The election of Donald Trump as President of the US heralds a seismic change, not only in American politics but in global politics. In contemplating this change, I have, as an Irish emigrant in North America, naturally turned my gaze eastwards to see how this might impact Ireland and Irish-American relations.

It is as clichéd as finding a four-leaf clover on St Patrick’s Day to say that Ireland and the US has always had a unique relationship. Ireland, more exposed to the storm of the international economy than any other European country, and more connected to the US through bonds of commerce, sentiment and blood now faces a second (following Brexit) dramatic adjustment of its closest economic allies in just a few months. A key area of Ireland’s economic policy has been to use a low corporate tax rate to attract US multinationals, to generate employment (Ireland’s biggest export, is after all, its skilled workforce) and to provide tax revenue for the State. US companies pay billions in euros in corporation tax in Ireland. The Irish Government spends that money on public services, pensions, social welfare payments, etc.
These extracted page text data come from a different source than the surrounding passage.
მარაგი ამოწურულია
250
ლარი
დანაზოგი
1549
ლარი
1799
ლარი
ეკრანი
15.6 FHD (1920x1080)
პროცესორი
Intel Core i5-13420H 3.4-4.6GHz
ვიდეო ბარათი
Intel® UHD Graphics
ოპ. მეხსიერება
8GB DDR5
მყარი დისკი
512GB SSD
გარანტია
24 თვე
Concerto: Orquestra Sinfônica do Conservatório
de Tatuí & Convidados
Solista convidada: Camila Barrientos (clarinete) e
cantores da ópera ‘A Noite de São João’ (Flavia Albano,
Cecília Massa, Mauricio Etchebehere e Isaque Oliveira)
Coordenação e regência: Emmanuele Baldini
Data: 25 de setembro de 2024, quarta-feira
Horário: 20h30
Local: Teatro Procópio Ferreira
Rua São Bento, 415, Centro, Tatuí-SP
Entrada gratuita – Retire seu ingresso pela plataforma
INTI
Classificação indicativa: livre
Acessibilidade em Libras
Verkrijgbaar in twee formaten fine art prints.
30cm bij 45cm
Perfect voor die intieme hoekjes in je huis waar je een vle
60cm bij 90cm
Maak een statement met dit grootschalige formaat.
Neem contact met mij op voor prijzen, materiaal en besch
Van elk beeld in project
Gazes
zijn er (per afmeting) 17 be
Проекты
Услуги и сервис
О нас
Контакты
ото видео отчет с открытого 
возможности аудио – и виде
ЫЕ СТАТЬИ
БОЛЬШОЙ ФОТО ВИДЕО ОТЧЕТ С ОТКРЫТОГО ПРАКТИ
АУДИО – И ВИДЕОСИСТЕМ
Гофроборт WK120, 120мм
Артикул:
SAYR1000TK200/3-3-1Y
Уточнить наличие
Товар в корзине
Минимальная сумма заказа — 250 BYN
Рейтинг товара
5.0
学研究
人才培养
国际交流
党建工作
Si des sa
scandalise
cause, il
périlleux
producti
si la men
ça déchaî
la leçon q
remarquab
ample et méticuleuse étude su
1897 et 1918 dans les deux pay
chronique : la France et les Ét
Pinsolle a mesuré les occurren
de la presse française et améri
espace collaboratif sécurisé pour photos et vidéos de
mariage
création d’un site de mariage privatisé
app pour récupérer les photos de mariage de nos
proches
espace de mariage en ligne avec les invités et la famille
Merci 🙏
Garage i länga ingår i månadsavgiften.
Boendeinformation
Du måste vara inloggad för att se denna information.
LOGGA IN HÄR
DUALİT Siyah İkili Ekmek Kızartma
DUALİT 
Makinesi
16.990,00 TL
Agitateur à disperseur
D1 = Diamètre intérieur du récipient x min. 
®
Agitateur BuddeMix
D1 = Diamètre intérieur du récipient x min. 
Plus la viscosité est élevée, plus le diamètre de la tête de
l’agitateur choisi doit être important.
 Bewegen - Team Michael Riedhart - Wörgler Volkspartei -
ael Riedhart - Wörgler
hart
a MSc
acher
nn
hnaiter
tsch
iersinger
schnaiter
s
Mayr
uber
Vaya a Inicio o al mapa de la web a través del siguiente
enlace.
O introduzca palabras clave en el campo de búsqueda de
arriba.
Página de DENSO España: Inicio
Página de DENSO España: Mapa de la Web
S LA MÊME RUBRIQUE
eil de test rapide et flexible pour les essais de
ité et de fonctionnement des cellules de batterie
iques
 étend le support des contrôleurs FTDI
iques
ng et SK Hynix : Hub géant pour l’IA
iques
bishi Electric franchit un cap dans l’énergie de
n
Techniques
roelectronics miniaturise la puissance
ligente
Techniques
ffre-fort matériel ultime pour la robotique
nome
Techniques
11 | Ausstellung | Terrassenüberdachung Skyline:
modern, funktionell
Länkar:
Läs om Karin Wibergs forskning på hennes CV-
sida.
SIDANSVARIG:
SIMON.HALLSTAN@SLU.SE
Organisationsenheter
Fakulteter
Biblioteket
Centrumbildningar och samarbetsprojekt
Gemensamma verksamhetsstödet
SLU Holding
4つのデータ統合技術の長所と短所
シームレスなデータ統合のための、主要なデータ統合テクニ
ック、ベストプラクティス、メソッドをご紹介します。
Reversing to protectionist policies, Trump focused his campaign on ensuring that American companies bring jobs back home. He has proposed big tax cuts for companies like Apple that keep billions of profits offshore from the US. His economic plans called for a reduction in US corporation tax rates from 35% to 15%, very close to the Irish rate of 12.5%. If this was enough to attract US companies back to home soil, and if the corporate taxes Ireland enjoys from these companies were to cease, what would replace it? Would this ignite another economic crisis and resulting mass emigration not seen since the mid 19th century?

And what of the Irish currently in the US? The self-proclaimed spokespeople for Irish America rarely miss an opportunity to talk about the 43 million Americans who claim Irish heritage. Ireland has, with Trump’s ascension to power, slowly come to acknowledge that this relationship is changing. “Donald Trump may be the only presidential candidate in history to think that the era of the Cold War and Senator Joseph McCarthy’s communist witch-hunts is something to emulate”, writes James Nevius in The Guardian, and he does this by calling for a revival of McCarthyism, which he refers to as “extreme vetting.” Bluntly, it’s a new era of aggressive American nationalism. But what does this mean for the thousands of undocumented Irish in the US? Irish immigrant advocates are acutely aware that the American public doesn't identify the Irish as alien, let alone illegal, and they consciously leverage this positive prejudice to their advantage. It’s all in the stereotypes – race-based, language-based, class based. And this begs the question that I can’t help but ask myself - who could have imagined that Ireland would be a more socially progressive and welcoming place than America in 2016?

Is it fair to say that the Irish-American relationship is of declining contemporary relevance? If so, all the four-leaf clovers in the world will not change that reality.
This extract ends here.